In this manual, the SCP network shares the experiences of a few individuals and organizations who have used theater as a communication tool for change and peace. There are theoretical foundations, concrete examples with regard to content and techniques and methods that we want to make available to a greater number of people. The goal can not be to make you professionals of the theater, but you will find techniques, tricks, experiences and experiences of people with experience in this discipline.

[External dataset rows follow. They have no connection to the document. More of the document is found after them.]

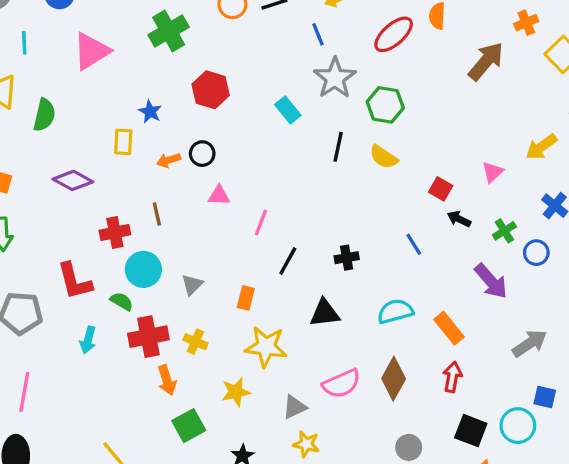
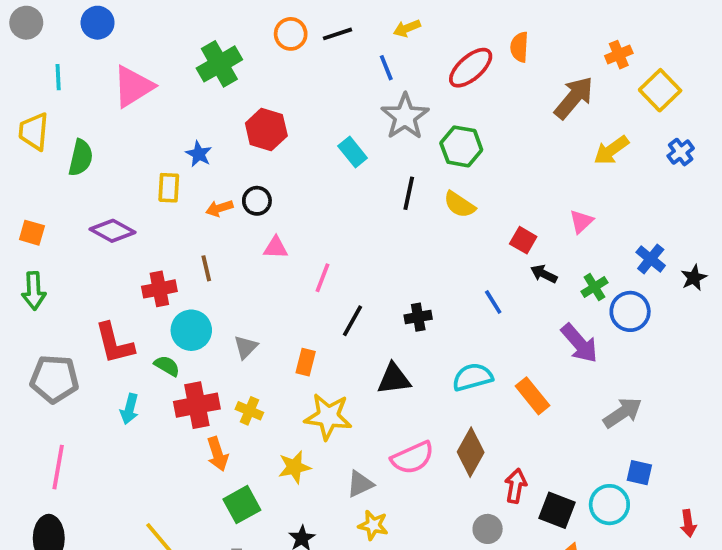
yellow arrow: (541, 147) -> (611, 150), moved
blue circle: (536, 253) -> (630, 311), size x1.4
red arrow: (452, 377) -> (516, 486), moved

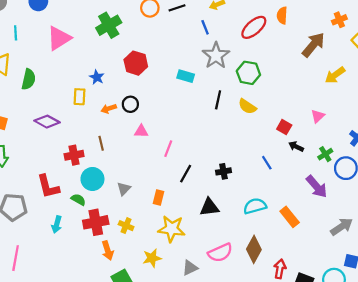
cyan rectangle: (353, 152) -> (186, 76), turned -35

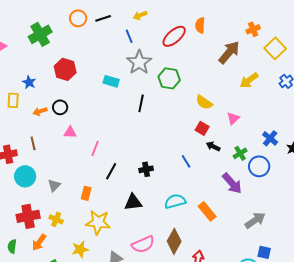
yellow semicircle: (247, 106) -> (204, 102), moved
green semicircle: (78, 200) -> (12, 246), moved, turned -112
orange arrow: (108, 250) -> (39, 242), turned 54

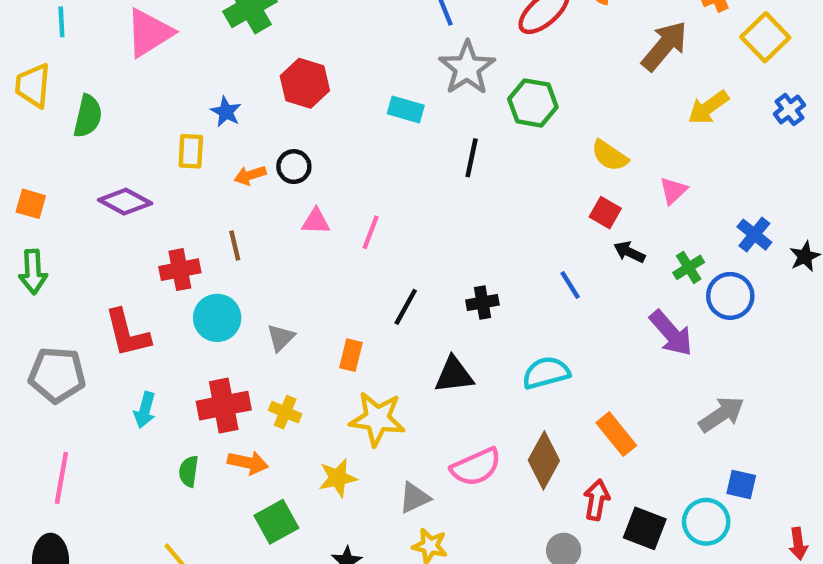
pink line: (95, 148) -> (371, 232), moved
orange rectangle: (207, 211) -> (616, 434), moved
orange arrow: (39, 242) -> (248, 463), turned -114

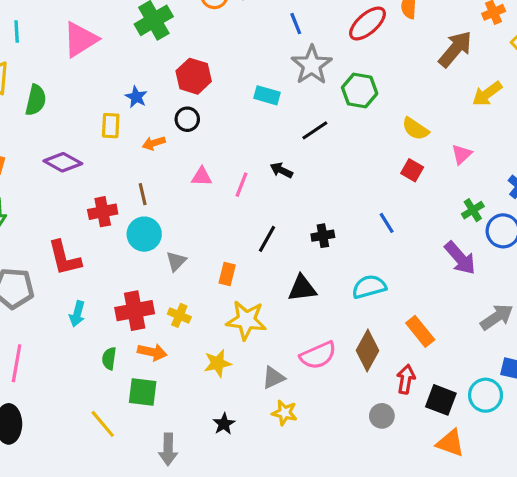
black line: (472, 158) -> (315, 130), turned 44
black circle: (294, 167) -> (187, 119), moved
black arrow: (629, 252) -> (281, 170), moved
cyan circle: (217, 318) -> (144, 234), moved
green square: (276, 522) -> (143, 392), moved, turned 36

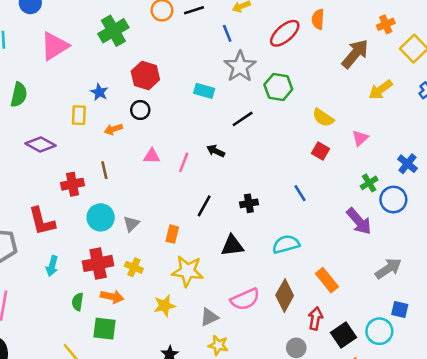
cyan circle: (144, 234) -> (101, 217), moved
black square: (441, 400) -> (344, 335), turned 35

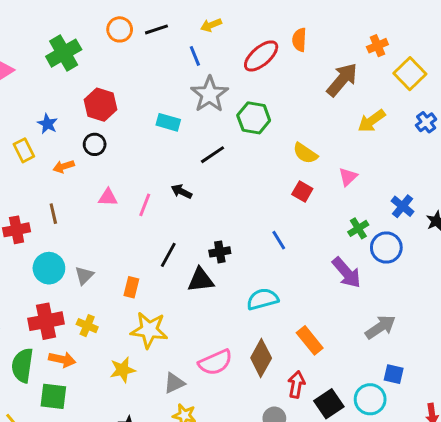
yellow rectangle: (79, 115) -> (24, 150), turned -30
black triangle: (232, 246) -> (201, 280), moved
green semicircle: (78, 302) -> (22, 365), size x1.6

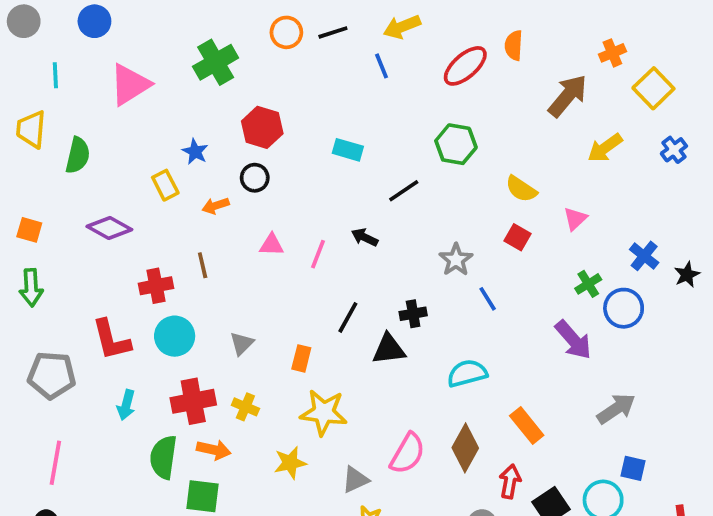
yellow arrow: (211, 25) -> (402, 27), size x1.4
gray star: (210, 94) -> (456, 260), moved, size x0.7
cyan circle: (49, 268) -> (175, 336), moved
pink semicircle: (215, 362) -> (407, 453), turned -36

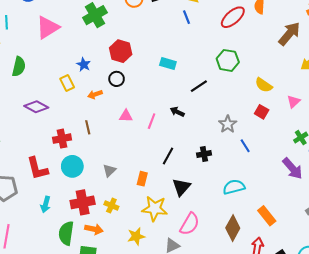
black triangle: (389, 349) -> (181, 187), moved, turned -42
pink semicircle: (407, 453) -> (190, 224), moved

Interaction avec les spectateurs pendant la représentation


Peinture sur corps pour l’expression symbolique

This contact aims to demystify the theater and add it to the toolbox of SCP activists. Theater as a tool for reflection, communication and expression of emotions and points of view, which can be diametrically opposed, can allow an opening in difficult situations to be carried out, in cul-de-sacs that seem to have no way out and in conflicts between people and communities. All the experiences described in this manual have been developed in a community manner with the help of experienced support professionals and African artists.

We thank Charlie Haffner, Jeanne Medom, Claus Schrowange, Silvia Stroh and our colleagues from the SCP GIZ of Nepal for their enlightening and rich contributions. Many photos illustrate the texts and make it possible to feel better the emotions and the clicks that happened on stage and in the public. We hope that this publication will also create links and exchanges between the different actors who are advancing this approach in Africa, Asia and Latin America.